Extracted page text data
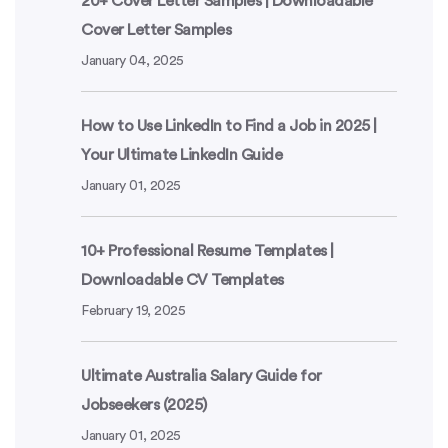
20+ Cover Letter Samples | Downloadable
Cover Letter Samples
January 04, 2025
How to Use LinkedIn to Find a Job in 2025 |
Your Ultimate LinkedIn Guide
January 01, 2025
10+ Professional Resume Templates |
Downloadable CV Templates
February 19, 2025
Ultimate Australia Salary Guide for
Jobseekers (2025)
January 01, 2025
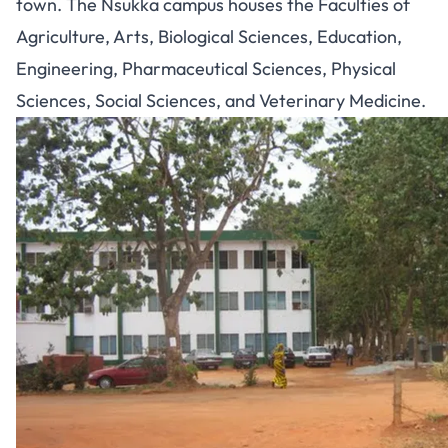
town. The Nsukka campus houses the Faculties of
Agriculture, Arts, Biological Sciences, Education,
Engineering, Pharmaceutical Sciences, Physical
Sciences, Social Sciences, and Veterinary Medicine.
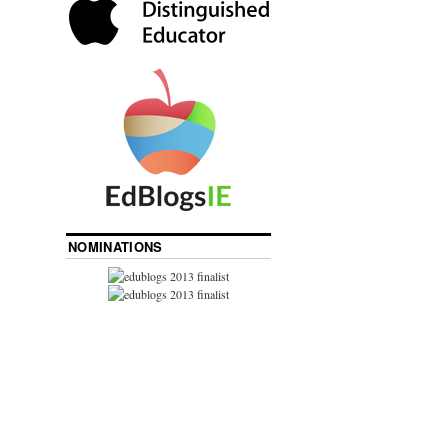
NOMINATIONS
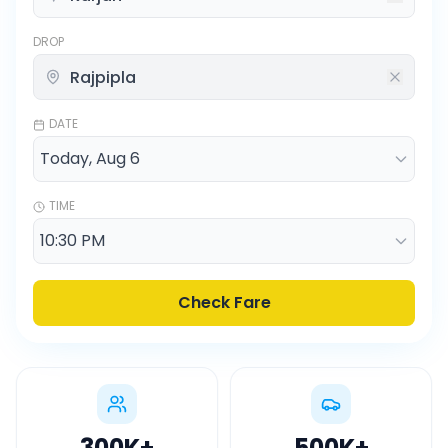
DROP
DATE
TIME
Check Fare
300K
+
500K
+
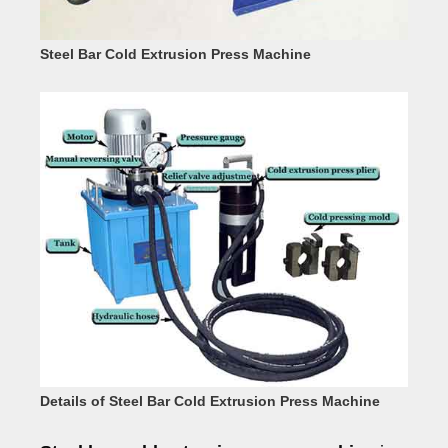
Steel Bar Cold Extrusion Press Machine
Details of Steel Bar Cold Extrusion Press Machine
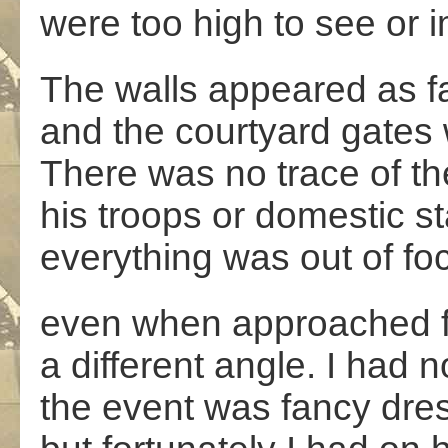
were too high to see or 
The walls appeared as fa
and the courtyard gates 
There was no trace of th
his troops or domestic sta
everything was out of fo
even when approached 
a different angle. I had 
the event was fancy dre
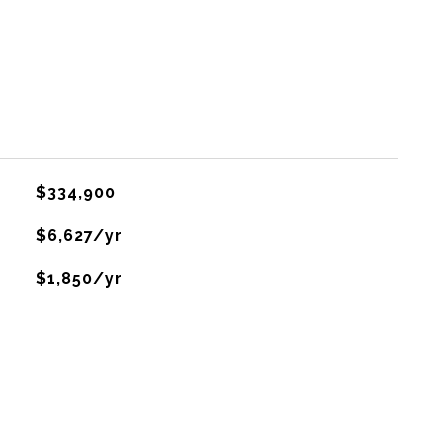
$334,900
$6,627/yr
$1,850/yr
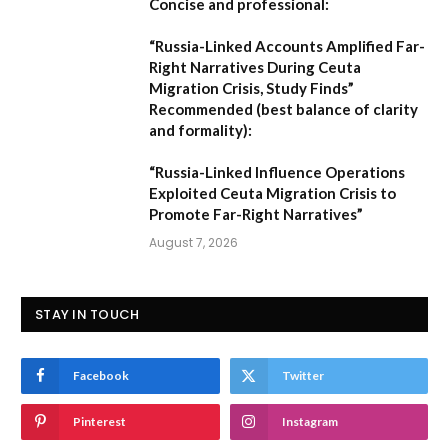
Concise and professional:
“Russia-Linked Accounts Amplified Far-
Right Narratives During Ceuta
Migration Crisis, Study Finds”
Recommended (best balance of clarity
and formality):
“Russia-Linked Influence Operations
Exploited Ceuta Migration Crisis to
Promote Far-Right Narratives”
August 7, 2026
STAY IN TOUCH
Facebook
Twitter
Pinterest
Instagram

- [Required work]:
Are you able to set down all the lines above exactly, without any pictures?

- [Task response]:
20+ Cover Letter Samples | Downloadable
Cover Letter Samples
January 04, 2025
How to Use LinkedIn to Find a Job in 2025 |
Your Ultimate LinkedIn Guide
January 01, 2025
10+ Professional Resume Templates |
Downloadable CV Templates
February 19, 2025
Ultimate Australia Salary Guide for
Jobseekers (2025)
January 01, 2025
town. The Nsukka campus houses the Faculties of
Agriculture, Arts, Biological Sciences, Education,
Engineering, Pharmaceutical Sciences, Physical
Sciences, Social Sciences, and Veterinary Medicine.
NOMINATIONS
DROP
DATE
TIME
Check Fare
300K
+
500K
+
Steel Bar Cold Extrusion Press Machine
Details of Steel Bar Cold Extrusion Press Machine
were too high to see or 
The walls appeared as fa
and the courtyard gates 
There was no trace of th
his troops or domestic sta
everything was out of fo
even when approached 
a different angle. I had 
the event was fancy dre
$334,900
$6,627/yr
$1,850/yr
Concise and professional:
“Russia-Linked Accounts Amplified Far-
Right Narratives During Ceuta
Migration Crisis, Study Finds”
Recommended (best balance of clarity
and formality):
“Russia-Linked Influence Operations
Exploited Ceuta Migration Crisis to
Promote Far-Right Narratives”
August 7, 2026
STAY IN TOUCH
Facebook
Twitter
Pinterest
Instagram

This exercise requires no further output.